2024-08-03 11:58:43 110

酸菜海蛎豆腐羹
今天给大家带来一道海蛎豆腐羹,它在福州知名度很高,是福州人非常喜欢喝的一道羹,冬天最适合的一道羹,鲜嫩爽滑,营养丰富,一碗下肚全身热呼呼。这道羹的主要食材就是海蛎,配料是豆腐。海蛎不仅肉嫩味鲜,而且营养丰富,有“海中牛奶”的美誉,含有多种维生素、牛黄酸、肝糖及其它矿物质;而豆腐的营养也很丰富,它是植物食品中含蛋白质比较高的,含有8种人体必需的氨基酸,还含有动物性食物缺乏的不饱和脂肪酸,卵磷脂等;这道汤的点睛一笔在于白胡椒粉,加了白胡椒粉的海蛎豆腐羹特别适合冬天食用,喝完以后全身热呼呼,特别舒服。如果夏天做这道羹的话,一般不放白胡椒粉,配菜上也不太一样,那样吃起来比较清淡。
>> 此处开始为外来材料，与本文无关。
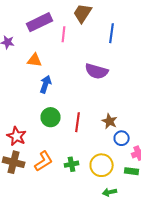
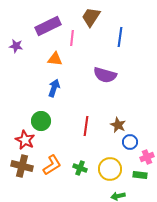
orange triangle: (35, 60) -> (55, 59), moved
green circle: (51, 117) -> (41, 121), moved
green cross: (72, 164) -> (80, 168), turned 32

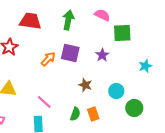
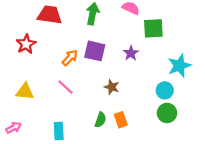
cyan star: (145, 66) -> (179, 66), size x1.5
cyan circle: (116, 91) -> (165, 90), moved
pink line: (44, 102) -> (65, 87), moved

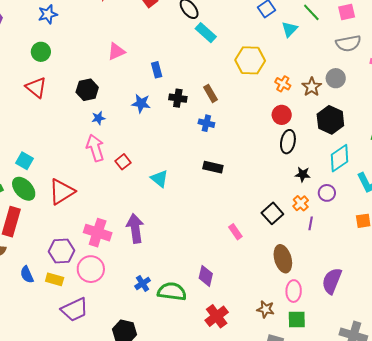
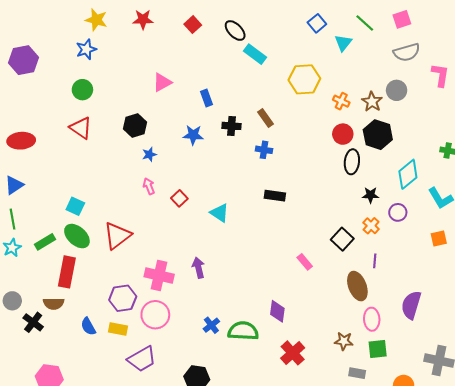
black hexagon: (330, 120) -> (378, 135), moved
pink arrow: (95, 148) -> (149, 186), size x0.6
purple line: (311, 223) -> (375, 261), moved
purple arrow: (135, 228) -> (198, 268), size x0.7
今天小编要分享给大家的菜谱是经过我自己改良的,在福州传统的海蛎豆腐羹里是没有加酸菜的,我个人觉得加了酸菜的海蛎豆羹汤更加好喝开胃,家里人也特别喜欢,也希望大家喜欢。

Details of ingredients

  • 海蛎400g
  • 酸菜100g
  • 豆腐500g
  • 淀粉40g
  • 生姜10g
  • 香菜20g
  • 20g
  • 生抽10g
  • 蚝油10g

Technique

  • 难度初级
  • 工艺
  • 口味原味
  • 时间三刻钟

Steps to make 酸菜海蛎豆腐羹

  • 1.食材合影。
  • 2.把海蛎倒入漏篮里,捡掉里面小贝壳和海蛎壳,然后清洗干净,沥干水放入碗里,放入10g生抽、5g蚝油、20g淀粉搅拌均匀,腌制10分钟。
  • 3.豆腐冲洗一下切块,放入碗里,加入适量水,放入一勺盐,浸泡20分钟,浸泡好沥干水。
  • 4.把剩下20g淀粉,加入少许水,调成水淀粉待用。
  • 5.生姜去皮洗净切姜末,香菜洗净切段,葱洗净切段。
  • 6.锅里放入适量油,放入酸菜和姜末炒香。
  • 7.倒入适量水烧开,或者倒入开水,放入适量盐和5g蚝油调匀,倒入豆腐煮3分钟,这样豆腐更入味。
  • 8.倒入腌制好的海蛎,快速用筷子搅散,以免粘连,海蛎倒入以后煮3分钟。
  • 9.加入适量鸡精调匀,加入水淀粉,一边倒一边用筷子搅拌,调成自己喜欢的粘稠度,放入适量白胡椒粉拌匀,再放入葱和香菜即可出锅。(如果不喜欢粘稠,水淀粉可以不加)
  • 10.鲜美的酸菜海蛎豆腐羹出锅了,喝一碗全身热呼呼,从头暖到脚。